散策しつつ、宿の場所を確認しておこうと思ったが、何と、場所がわからなくなった。(苦笑) 名刺の裏に地図があるが、どうも微妙で分かりづらい。

月明かりの下、皆が楽しんでいる。

歩いていると、ちょっとした市場を見つけた。

この周囲には食べ物が沢山売っていた。

お祭りではない時はこの周囲が賑わっているのかな???

人民軍の創立60周年を示す垂れ幕。


そうか、このお祭りだったのか、と思う。


至る所に人民軍の創立60周年を示す横断幕がある。


屋台が沢山出ていたが、食べ物がやはり少ない・・・。

その後、まず簡単に食事をした。

そして、もうちょっと宿を探しても見つからなければ試しにシクロに乗ってみようと決意して、もうちょっとだけ歩き出す。 シクロは”絶対乗ってはいけない”と言われていたのだが、見たところ、走りながらでも何とか立ち上がることが出来そうなのでいざとなったら逃げられると思ったからだ。

これが、悪名高い”シクロ”。


ベトナムにおける格言
「シクロには絶対乗ってはいけない。」

でも、シクロに乗るという危険な行為はする必要なく、宿に辿り着くことが出来た。 途中、迷ったおかげで市場にも寄ることが出来たし、それを見たおかげで、今日街中で繰り広げられているものが日常のものではなくお祭りの屋台であるということもおぼろげながらに分かった。

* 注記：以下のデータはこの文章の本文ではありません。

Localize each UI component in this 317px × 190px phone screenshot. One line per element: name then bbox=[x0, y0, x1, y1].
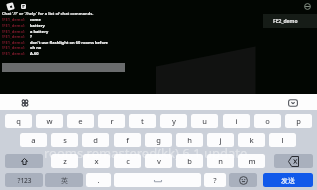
button[interactable]: Collapse chat bbox=[304, 3, 311, 10]
button[interactable]: s bbox=[51, 133, 78, 147]
button[interactable]: d bbox=[82, 133, 109, 147]
staticText: d bbox=[93, 135, 98, 145]
button[interactable]: q bbox=[5, 114, 32, 128]
staticText: m bbox=[248, 156, 256, 166]
button[interactable]: m bbox=[238, 154, 265, 168]
staticText: [FE1_demo]: bbox=[2, 34, 30, 39]
staticText: b bbox=[187, 156, 192, 166]
button[interactable]: Keyboard layouts bbox=[20, 98, 30, 108]
staticText: v bbox=[157, 156, 161, 166]
staticText: l bbox=[281, 135, 284, 145]
button[interactable]: r bbox=[98, 114, 125, 128]
staticText: c bbox=[126, 156, 130, 166]
button[interactable]: w bbox=[36, 114, 63, 128]
staticText: [FE1_demo]: bbox=[2, 29, 30, 34]
staticText: q bbox=[16, 116, 21, 126]
staticText: ? bbox=[213, 175, 217, 185]
staticText: rooms remastered(kk) 6.1 update bbox=[44, 144, 248, 162]
button[interactable]: e bbox=[67, 114, 94, 128]
staticText: ? bbox=[30, 34, 32, 39]
staticText: n bbox=[218, 156, 223, 166]
staticText: come bbox=[30, 17, 41, 22]
button[interactable]: y bbox=[160, 114, 187, 128]
button[interactable]: p bbox=[285, 114, 312, 128]
staticText: a bbox=[31, 135, 36, 145]
staticText: [FE1_demo]: bbox=[2, 17, 30, 22]
staticText: [FE1_demo]: bbox=[2, 40, 30, 45]
staticText: p bbox=[296, 116, 301, 126]
staticText: A-60 bbox=[30, 51, 39, 56]
staticText: 发送 bbox=[281, 176, 295, 185]
button[interactable]: x bbox=[83, 154, 110, 168]
staticText: y bbox=[172, 116, 176, 126]
staticText: . bbox=[97, 175, 100, 185]
button[interactable]: b bbox=[176, 154, 203, 168]
button[interactable]: h bbox=[176, 133, 203, 147]
staticText: a battery bbox=[30, 29, 49, 34]
staticText: f bbox=[126, 135, 129, 145]
button[interactable]: t bbox=[129, 114, 156, 128]
button[interactable]: Emoji bbox=[229, 173, 257, 187]
button[interactable]: 发送 bbox=[263, 173, 313, 187]
staticText: [FE1_demo]: bbox=[2, 51, 30, 56]
button[interactable]: ? bbox=[204, 173, 226, 187]
button[interactable]: j bbox=[207, 133, 234, 147]
staticText: battery bbox=[30, 23, 45, 28]
button[interactable]: . bbox=[86, 173, 111, 187]
button[interactable]: 英 bbox=[45, 173, 83, 187]
staticText: g bbox=[156, 135, 161, 145]
button[interactable]: n bbox=[207, 154, 234, 168]
button[interactable]: Hide keyboard bbox=[288, 99, 298, 107]
button[interactable]: Shift bbox=[5, 154, 43, 168]
button[interactable]: z bbox=[51, 154, 78, 168]
staticText: s bbox=[63, 135, 67, 145]
staticText: i bbox=[235, 116, 238, 126]
button[interactable]: Space bbox=[114, 173, 201, 187]
button[interactable]: Backspace bbox=[274, 154, 313, 168]
staticText: oh no bbox=[30, 45, 42, 50]
button[interactable]: v bbox=[145, 154, 172, 168]
staticText: u bbox=[202, 116, 207, 126]
button[interactable]: g bbox=[145, 133, 172, 147]
staticText: r bbox=[110, 116, 114, 126]
staticText: [FE1_demo]: bbox=[2, 45, 30, 50]
button[interactable]: a bbox=[20, 133, 47, 147]
staticText: 英 bbox=[61, 176, 68, 185]
button[interactable]: i bbox=[223, 114, 250, 128]
staticText: z bbox=[63, 156, 67, 166]
staticText: j bbox=[219, 135, 222, 145]
staticText: t bbox=[141, 116, 144, 126]
staticText: h bbox=[187, 135, 192, 145]
button[interactable]: u bbox=[191, 114, 218, 128]
staticText: FE2_demo bbox=[273, 18, 298, 25]
button[interactable]: l bbox=[269, 133, 296, 147]
staticText: w bbox=[46, 116, 53, 126]
button[interactable]: o bbox=[254, 114, 281, 128]
staticText: k bbox=[249, 135, 254, 145]
staticText: ?123 bbox=[17, 176, 32, 185]
button[interactable]: f bbox=[114, 133, 141, 147]
staticText: Chat '/?' or '/help' for a list of chat … bbox=[2, 11, 94, 16]
button[interactable]: ?123 bbox=[5, 173, 43, 187]
staticText: [FE1_demo]: bbox=[2, 23, 30, 28]
staticText: don't use flashlight on 60 rooms before bbox=[30, 40, 108, 45]
staticText: x bbox=[94, 156, 99, 166]
staticText: e bbox=[78, 116, 83, 126]
button[interactable]: k bbox=[238, 133, 265, 147]
staticText: o bbox=[265, 116, 270, 126]
button[interactable]: c bbox=[114, 154, 141, 168]
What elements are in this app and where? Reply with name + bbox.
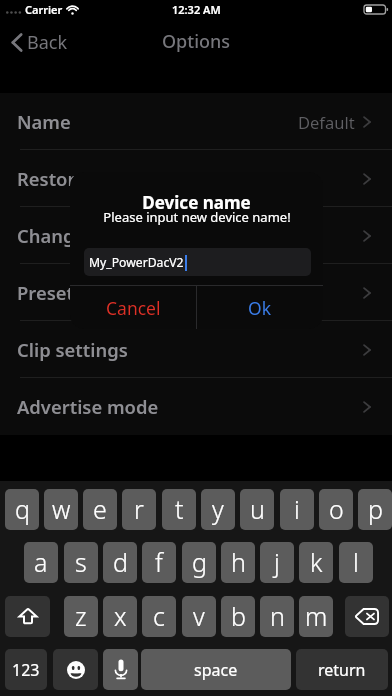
button[interactable]: Restore settings xyxy=(0,150,392,207)
staticText: My_PowerDacV2 xyxy=(89,254,184,271)
button[interactable]: Cancel xyxy=(70,286,196,329)
staticText: n xyxy=(270,599,285,633)
staticText: Advertise mode xyxy=(17,394,159,419)
button[interactable]: Name xyxy=(0,93,392,150)
button[interactable]: Shift xyxy=(5,596,50,637)
button[interactable]: n xyxy=(260,596,294,637)
button[interactable]: b xyxy=(221,596,255,637)
button[interactable]: m xyxy=(299,596,333,637)
button[interactable]: t xyxy=(162,489,196,530)
staticText: Please input new device name! xyxy=(103,208,291,226)
button[interactable]: space xyxy=(141,649,291,690)
button[interactable]: Back xyxy=(8,27,74,58)
staticText: s xyxy=(75,545,87,579)
button[interactable]: u xyxy=(240,489,274,530)
staticText: g xyxy=(192,545,207,579)
staticText: Carrier xyxy=(25,2,63,17)
button[interactable]: Preset xyxy=(0,264,392,321)
staticText: Preset xyxy=(17,280,74,305)
staticText: b xyxy=(231,599,246,633)
button[interactable]: x xyxy=(103,596,137,637)
staticText: Ok xyxy=(248,296,272,320)
staticText: r xyxy=(134,492,144,526)
staticText: f xyxy=(155,545,163,579)
staticText: t xyxy=(175,492,184,526)
button[interactable]: e xyxy=(83,489,117,530)
staticText: a xyxy=(34,545,48,579)
button[interactable]: Dictation xyxy=(103,649,138,690)
button[interactable]: i xyxy=(280,489,314,530)
button[interactable]: Backspace xyxy=(345,596,389,637)
staticText: e xyxy=(93,492,107,526)
button[interactable]: return xyxy=(296,649,388,690)
staticText: Back xyxy=(27,30,68,55)
button[interactable]: o xyxy=(319,489,353,530)
button[interactable]: d xyxy=(103,542,137,583)
button[interactable]: j xyxy=(260,542,294,583)
button[interactable]: h xyxy=(221,542,255,583)
button[interactable]: a xyxy=(24,542,58,583)
button[interactable]: Change password xyxy=(0,207,392,264)
staticText: y xyxy=(212,492,224,526)
button[interactable]: z xyxy=(64,596,98,637)
staticText: Change password xyxy=(17,223,177,248)
staticText: o xyxy=(329,492,344,526)
staticText: Clip settings xyxy=(17,337,128,362)
button[interactable]: s xyxy=(64,542,98,583)
staticText: v xyxy=(193,599,205,633)
staticText: l xyxy=(353,545,359,579)
staticText: space xyxy=(194,659,238,681)
button[interactable]: r xyxy=(122,489,156,530)
staticText: c xyxy=(153,599,165,633)
staticText: 123 xyxy=(12,659,40,681)
staticText: Restore settings xyxy=(17,166,163,191)
button[interactable]: g xyxy=(182,542,216,583)
button[interactable]: 123 xyxy=(5,649,47,690)
staticText: m xyxy=(305,599,328,633)
staticText: u xyxy=(250,492,265,526)
staticText: Cancel xyxy=(106,296,161,320)
staticText: q xyxy=(15,492,30,526)
staticText: Options xyxy=(162,29,231,54)
button[interactable]: k xyxy=(299,542,333,583)
button[interactable]: c xyxy=(142,596,176,637)
button[interactable]: p xyxy=(358,489,392,530)
staticText: j xyxy=(274,545,280,579)
staticText: Device name xyxy=(142,191,251,214)
button[interactable]: l xyxy=(339,542,373,583)
staticText: k xyxy=(310,545,323,579)
staticText: d xyxy=(113,545,128,579)
staticText: return xyxy=(318,659,366,681)
button[interactable]: Advertise mode xyxy=(0,378,392,435)
staticText: i xyxy=(294,492,300,526)
staticText: w xyxy=(52,492,71,526)
button[interactable]: y xyxy=(201,489,235,530)
staticText: p xyxy=(368,492,383,526)
button[interactable]: Ok xyxy=(197,286,323,329)
staticText: Name xyxy=(17,109,71,134)
button[interactable]: v xyxy=(182,596,216,637)
button[interactable]: w xyxy=(44,489,78,530)
button[interactable]: q xyxy=(5,489,39,530)
staticText: Default xyxy=(298,111,355,133)
staticText: 12:32 AM xyxy=(172,2,221,17)
button[interactable]: f xyxy=(142,542,176,583)
staticText: h xyxy=(231,545,246,579)
staticText: z xyxy=(75,599,87,633)
button[interactable]: Emoji xyxy=(53,649,98,690)
staticText: x xyxy=(114,599,127,633)
button[interactable]: Clip settings xyxy=(0,321,392,378)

ホテルに戻ってきたら、カウンターのお兄さんがクリスマス・パーティー(ミニ)に手招きしてくれた。 私は、微妙な予感を感じつつ、席に付いてビールを飲んだ。 他にもう1人旅行者がいたが、他は全て地元の人らしい。 飲んでいるうちに、”ディスコかカラオケに行こうよ”と誘ってきたのだが、もう脱力。 彼のような詐欺師に付き合う元気も興味もありません。

目当てはディスコか、或いはカラオケか。 どちらにせよ、高いお金を払わせるつもりなのでしょう。 ベトナムの詐欺師に付き合っていたらきりがないので、明日が早いことを理由に、睡眠薬を飲まされる前にそこを退散した。

補足:日本以外で言うところの”カラオケ”は、綺麗なお姉さんと一緒に遊ぶ所。


そして、早々に眠り、明日に備えた・・・。